KALTIMNEWS.CO, Samarinda – Memperingati Hari Santri Nasional (HSN) Tahun 2019, Kantor Kementrian Agama Kota Samarinda menggelar upacara bendera di halaman Parkir Gedung Olah Raga Segiri Jl. Kesuma bangsa samarinda, Selasa pagi (22/10/2019) kemarin.

Walikota Samarinda Syaharie Jaang bertindak sebagai Inspektur Upacara dalam upaca tersebut mengatakan bahwa Presiden Joko Widodo melalui Keputusan Presiden Nomor 22 Tahun 2015 telah menetapkan tanggal 22 Oktober sebagai Hari Santri Nasional (HSN). Penetapan tanggal 22 Oktober merujuk pada tercetusnya “Resolusi Jihad” yang berisi fatwa Kewajiban Berjihad demi mempertahankan Kemerdekaan Indonesia.

Sejak hari santri ditetapkan tahun 2015, kita selalu menyelenggarakan peringatan setiap tahunnya dengan tema yang berbeda. Secara berurutan pada tahun 2016 mengusung tema “Dari Pesantren, Untuk Indonesia” tahun 2017 “Wajah Pesantren, Wajah Indonesia” dan tahun 2018 “Bersama Santri, Damailah Negeri” dan meneruskan tema 2018 Peringatan Hari Santri 2019 mengusung Tema “Santri Indonesia, Untuk Perdamaian Dunia”

Pesantren sebagai Laboratorium Perdamaian karena pesantren merupakan tempat menyemai ajaran Islam Rahmatan Lilalamin, Islam ramah dan moderat dalam beragama. Sikap moderat dalam beragama sangat penting bagi masyarakat yang plural dan multikultural  dengan cara seperti inilah keragaman dapat disikapi dengan bijak, serta toleransi dan keadilan.

Di akhir sambutan Menteri Agama Republik Indonesia mengucapkan “Selamat Hari Santri 2019. Santri Indonesia Untuk, Perdamaian Dunia”

Dalam kesempatan yang sama Jaang juga mengatakan Pondok Pesantren di Indonesia sangat luar bisa banyaknya dan dapat menjadi kader-kader perdamaian dunia, bukan hanya di Indonesia.

"Karena di Pesantren selalu dididik tentang keberagaman dan perbadaan yang harus kita hargai. Dengan perbedaan  akan menjadi kekuatan kita," ujar Jaang kapada kaltimnews.co, Kamis (24/10/2019) malam.

Yang diketahui bahwa bangsa Indonesia sangat luar biasa terdiri dari beberapa suku dan agama dan komunitas yang bermacam-macam.

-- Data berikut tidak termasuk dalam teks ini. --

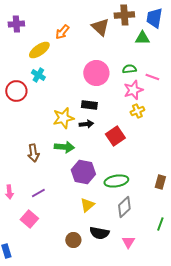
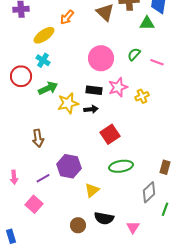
green semicircle: (129, 69) -> (134, 54), turned -40
pink star: (133, 90) -> (118, 87), moved
red square: (115, 136) -> (110, 134), moved
green arrow: (64, 147) -> (48, 88), moved, turned -30
purple hexagon: (83, 172) -> (69, 166), moved
gray diamond: (124, 207) -> (149, 192), moved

"Harapan kita santri menjadi pelopor untuk menjadi perekat bangsa,” pungkasnya.

Di bagian akhir upacara Syaharie Jaang membagikan trophy bari para pemenang lomba-lomba yang telah dilaksanakan dalam rangka menyambut Hari Santri Nasional 2019, diantarannya lomba lomba membaca kitab kuning, lomba pidato berbahasa Arab, serta lomba  tartil Qur’an.

Turut hadir dalam acara ini yakni Wakil Ketua DPRD Kota Samarinda, Subandi, Kepala Kemenag Samarinda, Masdar Amin, Perwakilan Kanwil Kementerian Agama Kalimantan Timur, Asisten I, Tejo Sutarnoto, Asisten III, Ali Fitri Noor, Kepala OPD Kota Samarinda, Camat se-Kota Samarinda, Kepala Pondok Pesantren, Kepala sekolah di lingkungan Kementerian Agama, serta diikuti oleh sekitar 4000 santri dan santriwati yang ada di Kota Samarinda mulai dari Mandrasar Ibtidaiyah (MI), Madrasah Tsanawiyah (MTs), Mandrasah Aliyah (MA) hingga Pondok Pesantren sebagai peserta upacara. (*/Adv)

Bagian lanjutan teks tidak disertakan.